In the data below, find the line containing "普通のコロッケ ５０円 近江牛入り手作り長寿コロッケ"; transcribe it and each line after it exactly, through the last, skipping pictures.

Segment Start: Input records

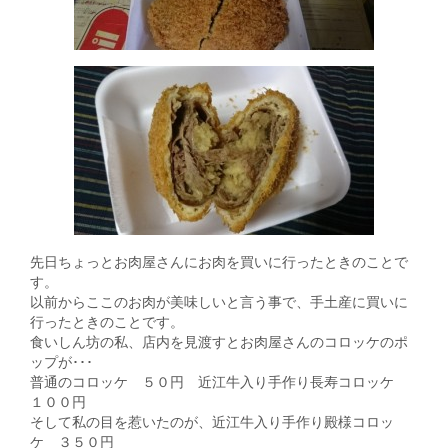
先日ちょっとお肉屋さんにお肉を買いに行ったときのことで
す。
以前からここのお肉が美味しいと言う事で、手土産に買いに
行ったときのことです。
食いしん坊の私、店内を見渡すとお肉屋さんのコロッケのポ
ップが･･･
普通のコロッケ ５０円 近江牛入り手作り長寿コロッケ
１００円
そして私の目を惹いたのが、近江牛入り手作り殿様コロッ
ケ ３５０円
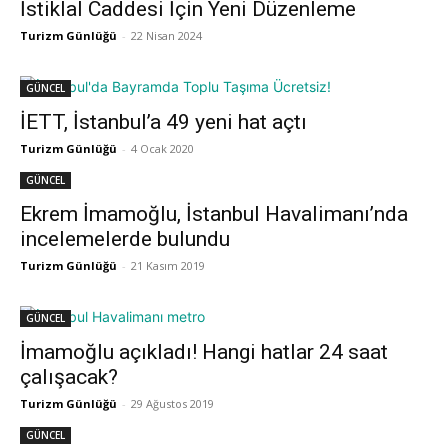
İstiklal Caddesi İçin Yeni Düzenleme
Turizm Günlüğü
-
22 Nisan 2024
GÜNCEL
İETT, İstanbul’a 49 yeni hat açtı
Turizm Günlüğü
-
4 Ocak 2020
GÜNCEL
Ekrem İmamoğlu, İstanbul Havalimanı’nda
incelemelerde bulundu
Turizm Günlüğü
-
21 Kasım 2019
GÜNCEL
İmamoğlu açıkladı! Hangi hatlar 24 saat
çalışacak?
Turizm Günlüğü
-
29 Ağustos 2019
GÜNCEL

Segment End: Input records

- **Task solution**
普通のコロッケ ５０円 近江牛入り手作り長寿コロッケ
１００円
そして私の目を惹いたのが、近江牛入り手作り殿様コロッ
ケ ３５０円
İstiklal Caddesi İçin Yeni Düzenleme
Turizm Günlüğü
-
22 Nisan 2024
GÜNCEL
İETT, İstanbul’a 49 yeni hat açtı
Turizm Günlüğü
-
4 Ocak 2020
GÜNCEL
Ekrem İmamoğlu, İstanbul Havalimanı’nda
incelemelerde bulundu
Turizm Günlüğü
-
21 Kasım 2019
GÜNCEL
İmamoğlu açıkladı! Hangi hatlar 24 saat
çalışacak?
Turizm Günlüğü
-
29 Ağustos 2019
GÜNCEL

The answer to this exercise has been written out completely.